Auch die Sommerferien haben laut dem Unternehmenschef positive Auswirkungen. Weil weniger Pendler unterwegs sind, verkürzen sich an den Bahnhöfen die Standzeiten zum Ein- und Aussteigen. „Wir hatten massive Probleme“, sagte Schuchmann. Zeitweise sei nur etwa jeder zweite Zug ohne größere Verspätungen gefahren. „Inzwischen“, so der Odeg-Chef, „liegen wir bei fast 100 Prozent.“

Zu wenig Platz

Unterdessen warnte der Deutsche Bahnkundenverband (DBV) am Freitag auch vor Problemen mit den Neubauzügen der Deutschen Bahn.

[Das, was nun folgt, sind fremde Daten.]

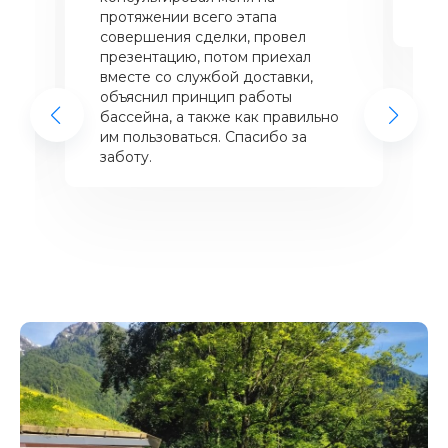
щий
протяжении всего этапа
це
совершения сделки, провел
же
презентацию, потом приехал
вместе со службой доставки,
объяснил принцип работы
бассейна, а также как правильно
им пользоваться. Спасибо за
заботу.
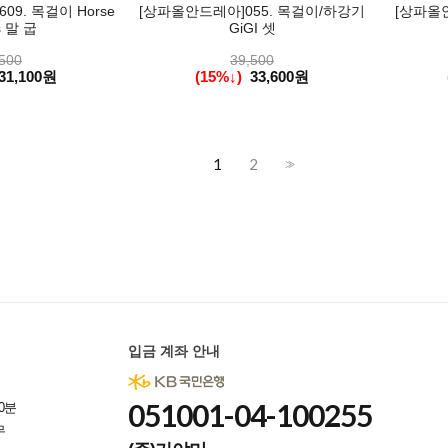
9. 목걸이 Horse
[상파올안드레아]055. 목걸이/하강기
[상파올안드
s 말 굽
GiGI 셋
500
39,500
31,100원
(15%↓)
33,600원
1
2
>>
입금 계좌 안내
051001-04-100255
0분
무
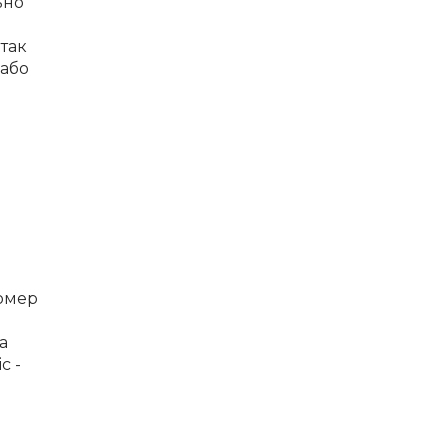
ьно
 так
 або
номер
а
с -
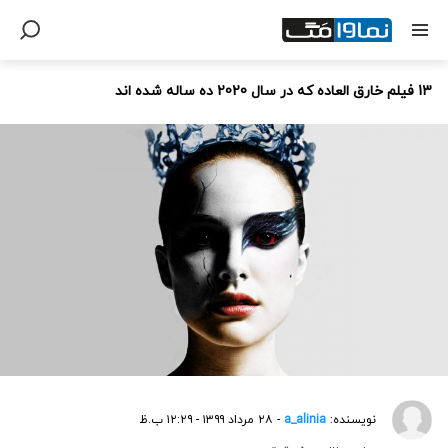
13 فیلم خارق العاده که در سال 2020 ده ساله شده اند
نویسنده:
a_alinia
- ۲۸ مرداد ۱۳۹۹ - ۱۲:۲۹ ب.ظ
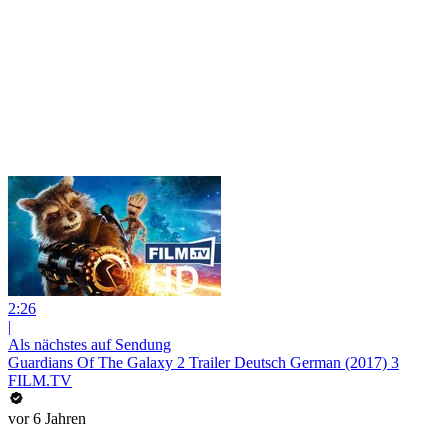
2:26
|
Als nächstes auf Sendung
Guardians Of The Galaxy 2 Trailer Deutsch German (2017) 3
FILM.TV
vor 6 Jahren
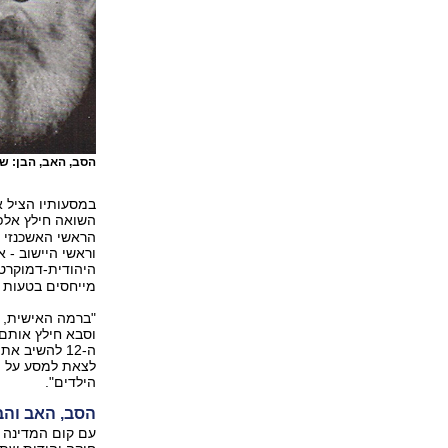
הסב, האב, הבן: 
במסעותיו הציל א
השואה חילץ אלפי
הראשי האשכנזי של
וראשי היישוב -
היהודית-דמוקרט
מייחסים בטעות לש
"ברמה האישית, א
ה-12 להשיב 
לצאת למסע על פ
הילדים".
הסב, האב והב
עם קום המדינה ה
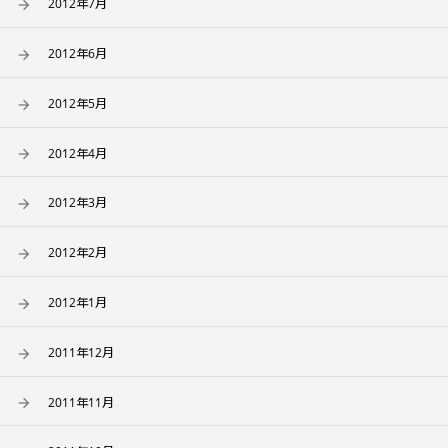
2012年7月
2012年6月
2012年5月
2012年4月
2012年3月
2012年2月
2012年1月
2011年12月
2011年11月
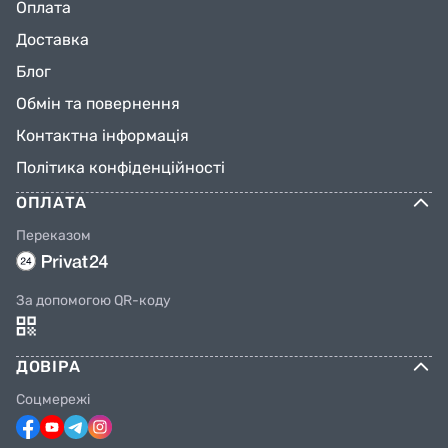
Оплата
Доставка
Блог
Обмін та повернення
Контактна інформація
Політика конфіденційності
ОПЛАТА
Переказом
За допомогою QR-коду
ДОВІРА
Соцмережі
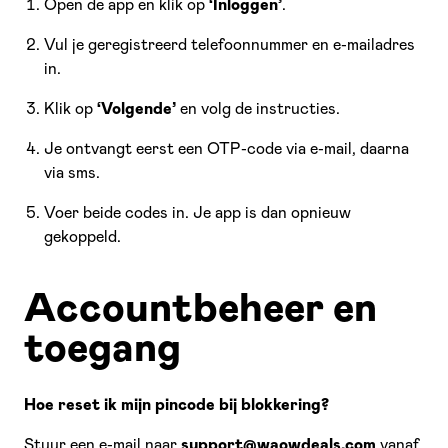
Open de app en klik op
‘Inloggen’
.
Vul je geregistreerd telefoonnummer en e-mailadres
in.
Klik op
‘Volgende’
en volg de instructies.
Je ontvangt eerst een OTP-code via e-mail, daarna
via sms.
Voer beide codes in. Je app is dan opnieuw
gekoppeld.
Accountbeheer en
toegang
Hoe reset ik mijn pincode bij blokkering?
Stuur een e-mail naar
support@waowdeals.com
vanaf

Sie setzt seit Dezember 2012 auf einigen wichtigen Regionallinien in Berlin und Brandenburg statt Doppelstockwagen einstöckige Triebzüge des Herstellers Bombardier ein. Sie können zwar theoretisch zu längeren Zügen gekoppelt werden, verfügen aber nach DBV-Berechnungen selbst bei der maximal möglichen Länge über zu wenig Platz für die Zukunft. „Die Talent-2-Triebzüge bieten kaum Möglichkeiten, auf die weiter ansteigende Fahrgastnachfrage im Raum Berlin und seinem näheren Umland zu reagieren“, kritisierte der DBV-Landesverband am Freitag. „Stattdessen wird es in Zukunft in den Spitzenzeiten noch enger in den Zügen werden.“ Vor allem auf der Linie RB14 in Richtung Nauen sei das schon heute ein Problem.